→ **Exercise goal**
In your copy of the data, include no pictures and alter nothing else.

→ **Page images and extracted text**
*** Begin section ***
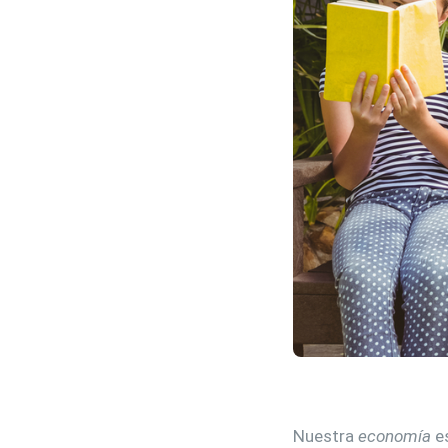
Nuestra
economía
es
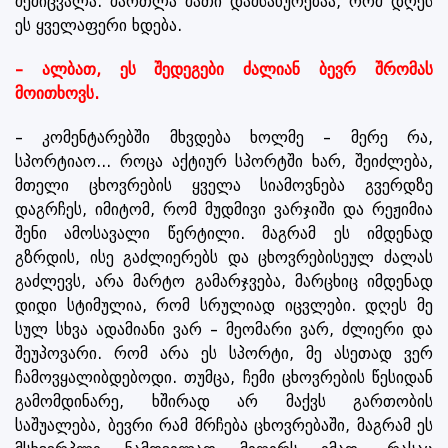
შემიცვალა. მართლა მათი დამსახურებაა, რომ დღეს
ეს ყველაფერი ხდება.
– ალბათ, ეს შედეგები ძალიან ბევრ შრომას
მოითხოვს.
– კომენტარებში მხვდება ხოლმე – მერე რა,
სპორტიაო... როცა აქტიურ სპორტში ხარ, შეიძლება,
მთელი ცხოვრების ყველა სიამოვნება გვერდზე
დაგრჩეს, იმიტომ, რომ მუდმივი ვარჯიში და რეჟიმია
შენი ამოსავალი წერტილი. მაგრამ ეს იმდენად
გზრდის, ისე გაძლიერებს და ცხოვრებისეულ ძალას
გაძლევს, არა მარტო გამარჯვება, მარცხიც იმდენად
დიდი სტიმულია, რომ სრულიად იცვლები. დღეს მე
სულ სხვა ადამიანი ვარ – მეომარი ვარ, ძლიერი და
შეუპოვარი. რომ არა ეს სპორტი, მე ასეთად ვერ
ჩამოვყალიბდებოდი. თუმცა, ჩემი ცხოვრების წესიდან
გამომდინარე, ხშირად არ მაქვს გართობის
საშუალება, ბევრი რამ მრჩება ცხოვრებაში, მაგრამ ეს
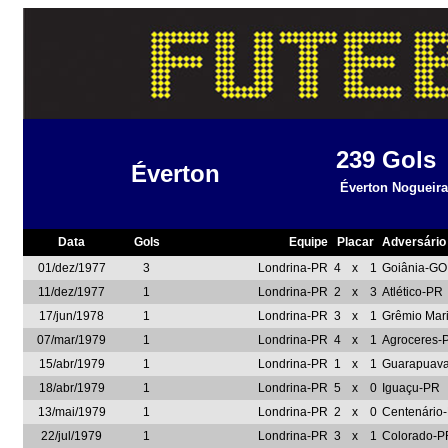
239
Gols
Éverton
Éverton Nogueira
Data
Gols
Equipe
Placar
Adversário
01/dez/1977
3
Londrina-PR
4
x
1
Goiânia-GO
11/dez/1977
1
Londrina-PR
2
x
3
Atlético-PR
17/jun/1978
1
Londrina-PR
3
x
1
Grêmio Mar
07/mar/1979
1
Londrina-PR
4
x
1
Agroceres-
15/abr/1979
1
Londrina-PR
1
x
1
Guarapuav
18/abr/1979
1
Londrina-PR
5
x
0
Iguaçu-PR
13/mai/1979
1
Londrina-PR
2
x
0
Centenário
22/jul/1979
1
Londrina-PR
3
x
1
Colorado-P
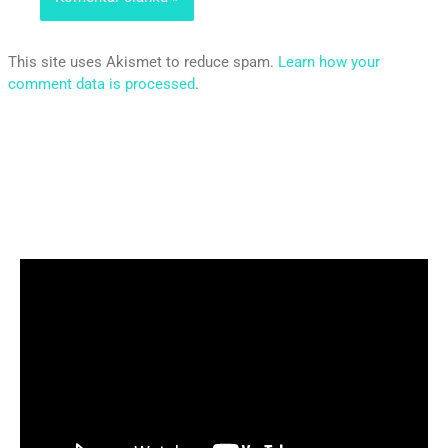
This site uses Akismet to reduce spam.
Learn how your
comment data is processed
.
Video
prehrávač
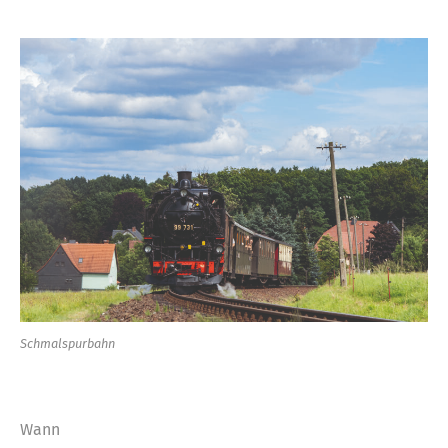
Schmalspurbahn
Wann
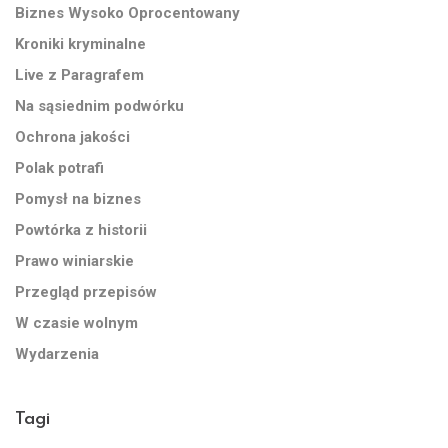
Biznes Wysoko Oprocentowany
Kroniki kryminalne
Live z Paragrafem
Na sąsiednim podwórku
Ochrona jakości
Polak potrafi
Pomysł na biznes
Powtórka z historii
Prawo winiarskie
Przegląd przepisów
W czasie wolnym
Wydarzenia
Tagi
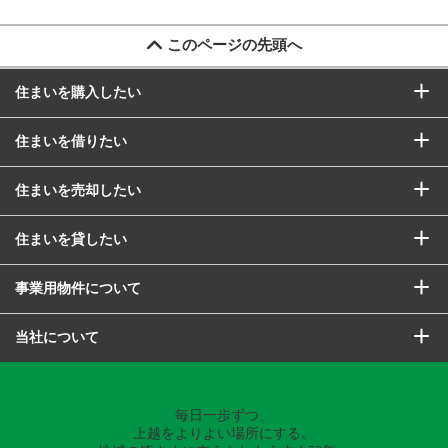
このページの先頭へ
住まいを購入したい
住まいを借りたい
住まいを売却したい
住まいを貸したい
事業用物件について
当社について
毎日一歩ずつ、
上越をよりよい場所にする。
*** End section ***
→ **Response to the task**
Nuestra
economía
es
შემიცვალა. მართლა მათი დამსახურებაა, რომ დღეს
ეს ყველაფერი ხდება.
– ალბათ, ეს შედეგები ძალიან ბევრ შრომას
მოითხოვს.
– კომენტარებში მხვდება ხოლმე – მერე რა,
სპორტიაო... როცა აქტიურ სპორტში ხარ, შეიძლება,
მთელი ცხოვრების ყველა სიამოვნება გვერდზე
დაგრჩეს, იმიტომ, რომ მუდმივი ვარჯიში და რეჟიმია
შენი ამოსავალი წერტილი. მაგრამ ეს იმდენად
გზრდის, ისე გაძლიერებს და ცხოვრებისეულ ძალას
გაძლევს, არა მარტო გამარჯვება, მარცხიც იმდენად
დიდი სტიმულია, რომ სრულიად იცვლები. დღეს მე
სულ სხვა ადამიანი ვარ – მეომარი ვარ, ძლიერი და
შეუპოვარი. რომ არა ეს სპორტი, მე ასეთად ვერ
ჩამოვყალიბდებოდი. თუმცა, ჩემი ცხოვრების წესიდან
გამომდინარე, ხშირად არ მაქვს გართობის
საშუალება, ბევრი რამ მრჩება ცხოვრებაში, მაგრამ ეს
239
Gols
Éverton
Éverton Nogueira
Data
Gols
Equipe
Placar
Adversário
01/dez/1977
3
Londrina-PR
4
x
1
Goiânia-GO
11/dez/1977
1
Londrina-PR
2
x
3
Atlético-PR
17/jun/1978
1
Londrina-PR
3
x
1
Grêmio Mar
07/mar/1979
1
Londrina-PR
4
x
1
Agroceres-
15/abr/1979
1
Londrina-PR
1
x
1
Guarapuav
18/abr/1979
1
Londrina-PR
5
x
0
Iguaçu-PR
13/mai/1979
1
Londrina-PR
2
x
0
Centenário
22/jul/1979
1
Londrina-PR
3
x
1
Colorado-P
This site uses Akismet to reduce spam.
Learn how your
comment data is processed
.
Video
prehrávač
Schmalspurbahn
Wann
Biznes Wysoko Oprocentowany
Kroniki kryminalne
Live z Paragrafem
Na sąsiednim podwórku
Ochrona jakości
Polak potrafi
Pomysł na biznes
Powtórka z historii
Prawo winiarskie
Przegląd przepisów
W czasie wolnym
Wydarzenia
Tagi
このページの先頭へ
住まいを購入したい
住まいを借りたい
住まいを売却したい
住まいを貸したい
事業用物件について
当社について
毎日一歩ずつ、
上越をよりよい場所にする。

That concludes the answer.